Protest at Canal & River Trust offices 10th May!

The Boats are Homes petition has been handed in to Prime Minister David Cameron and  while we wait for the Government’s response, the NBTA invites people to join a protest at Canal & River Trust offices in Leeds and its Milton Keynes HQ at 12.00 noon on Tuesday 10th May 2016.

Please come to Station House, 500 Elder Gate, MIlton Keynes MK9 1BB or Fearns Wharf, Neptune Street, Leeds LS9 8PB to call for No evictions of Boat Dwellers! Full 12-month boat licences for all! Let boat children go to school!

Please bring banners, placards, megaphones, musical instruments, good singing voices and copies to share of any song lyrics or sea shanties that suit the occasion. This will be a static, peaceful protest with moderate noise levels.
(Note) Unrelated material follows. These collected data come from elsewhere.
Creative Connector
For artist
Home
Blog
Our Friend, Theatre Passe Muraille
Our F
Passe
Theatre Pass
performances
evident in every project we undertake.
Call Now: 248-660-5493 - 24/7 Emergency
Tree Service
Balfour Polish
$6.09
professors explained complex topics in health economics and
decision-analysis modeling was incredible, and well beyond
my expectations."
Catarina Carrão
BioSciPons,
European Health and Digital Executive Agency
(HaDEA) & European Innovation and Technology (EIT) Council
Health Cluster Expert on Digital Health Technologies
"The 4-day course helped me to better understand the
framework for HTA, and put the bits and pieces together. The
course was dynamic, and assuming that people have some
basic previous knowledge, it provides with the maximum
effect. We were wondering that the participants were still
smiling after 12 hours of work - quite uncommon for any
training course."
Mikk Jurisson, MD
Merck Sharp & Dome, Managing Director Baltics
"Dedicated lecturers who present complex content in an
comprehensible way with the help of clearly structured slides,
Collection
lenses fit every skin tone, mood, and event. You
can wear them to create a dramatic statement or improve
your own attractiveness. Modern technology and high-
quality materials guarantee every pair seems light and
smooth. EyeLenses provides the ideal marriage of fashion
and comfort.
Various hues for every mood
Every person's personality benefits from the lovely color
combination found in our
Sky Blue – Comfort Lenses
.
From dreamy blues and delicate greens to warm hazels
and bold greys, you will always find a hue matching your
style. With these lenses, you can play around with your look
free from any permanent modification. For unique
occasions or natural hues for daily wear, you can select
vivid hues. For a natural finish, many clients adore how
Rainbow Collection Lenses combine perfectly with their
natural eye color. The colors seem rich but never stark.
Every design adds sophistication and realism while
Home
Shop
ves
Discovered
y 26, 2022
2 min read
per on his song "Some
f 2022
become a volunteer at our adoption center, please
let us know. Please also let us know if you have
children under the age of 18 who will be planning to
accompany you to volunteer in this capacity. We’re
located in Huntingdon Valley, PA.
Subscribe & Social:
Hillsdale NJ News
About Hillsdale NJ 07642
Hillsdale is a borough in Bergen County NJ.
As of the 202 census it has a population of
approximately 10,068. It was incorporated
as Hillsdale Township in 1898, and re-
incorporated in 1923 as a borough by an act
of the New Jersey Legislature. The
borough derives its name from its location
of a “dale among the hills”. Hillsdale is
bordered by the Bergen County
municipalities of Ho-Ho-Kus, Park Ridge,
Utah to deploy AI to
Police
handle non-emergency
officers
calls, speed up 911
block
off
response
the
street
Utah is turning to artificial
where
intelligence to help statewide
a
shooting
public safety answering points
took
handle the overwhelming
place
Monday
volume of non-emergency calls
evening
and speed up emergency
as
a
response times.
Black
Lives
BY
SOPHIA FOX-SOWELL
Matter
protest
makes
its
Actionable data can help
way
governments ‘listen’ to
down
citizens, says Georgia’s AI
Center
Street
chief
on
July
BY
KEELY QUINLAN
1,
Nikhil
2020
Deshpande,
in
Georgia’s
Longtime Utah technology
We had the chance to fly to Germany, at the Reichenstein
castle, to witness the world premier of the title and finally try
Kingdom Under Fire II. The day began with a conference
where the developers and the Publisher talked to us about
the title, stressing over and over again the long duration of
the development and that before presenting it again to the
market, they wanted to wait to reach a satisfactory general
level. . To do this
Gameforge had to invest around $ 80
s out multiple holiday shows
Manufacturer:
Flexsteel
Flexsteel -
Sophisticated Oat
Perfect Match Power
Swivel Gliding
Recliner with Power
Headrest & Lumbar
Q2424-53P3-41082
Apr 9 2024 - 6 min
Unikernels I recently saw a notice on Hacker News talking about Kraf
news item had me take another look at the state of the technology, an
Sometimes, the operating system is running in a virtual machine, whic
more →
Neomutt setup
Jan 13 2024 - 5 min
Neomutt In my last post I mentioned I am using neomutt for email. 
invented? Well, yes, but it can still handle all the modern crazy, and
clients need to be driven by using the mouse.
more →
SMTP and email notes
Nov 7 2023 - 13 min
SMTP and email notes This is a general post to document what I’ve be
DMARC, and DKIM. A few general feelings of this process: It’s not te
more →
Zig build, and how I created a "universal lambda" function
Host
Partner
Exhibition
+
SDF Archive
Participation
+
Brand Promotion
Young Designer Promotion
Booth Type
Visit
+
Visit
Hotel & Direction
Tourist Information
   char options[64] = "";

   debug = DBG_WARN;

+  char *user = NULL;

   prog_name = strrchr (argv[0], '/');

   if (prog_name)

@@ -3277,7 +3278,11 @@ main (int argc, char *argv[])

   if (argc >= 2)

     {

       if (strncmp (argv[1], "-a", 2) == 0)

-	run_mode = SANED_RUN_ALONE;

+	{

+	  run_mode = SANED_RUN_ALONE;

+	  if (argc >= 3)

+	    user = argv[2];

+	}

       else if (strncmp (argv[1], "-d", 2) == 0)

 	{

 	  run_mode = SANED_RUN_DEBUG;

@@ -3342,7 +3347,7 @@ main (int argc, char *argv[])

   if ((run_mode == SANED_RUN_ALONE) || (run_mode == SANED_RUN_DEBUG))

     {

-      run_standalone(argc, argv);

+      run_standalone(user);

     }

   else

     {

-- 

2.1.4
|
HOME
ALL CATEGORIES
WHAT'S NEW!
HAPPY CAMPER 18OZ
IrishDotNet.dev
The protest will end at approximately 3pm.

For more information please contact secretariat@bargee-traveller.org.uk or 0118 321 4128. Here is a leaflet and poster to print and distribute:

Protest at CRT offices flyer 05-2016

Protest at CRT offices flyer 05-2016v3

Protest at CRT offices flyer 05-2016v3

Canal & River Trust (CRT) is a charitable trust established in 2012 in order to carry out the functions of BW which were transferred to it under the Public Bodies Act. However, its charitable status has not stopped CRT intensifying its efforts to evict boat dwellers without permanent moorings. CRT has introduced punitive new ‘rules’ and additional licence terms and conditions that dictate the distance and the pattern that boaters without permanent moorings must travel to avoid the loss of their homes. CRT has also reduced the amount of 14-day mooring space in favour of property developments and short-term ‘visitor moorings’ for holiday boaters. These new rules are not supported by the British Waterways Act 1995, yet CRT is using them to issue eviction notices; seize and remove the homes of many affected.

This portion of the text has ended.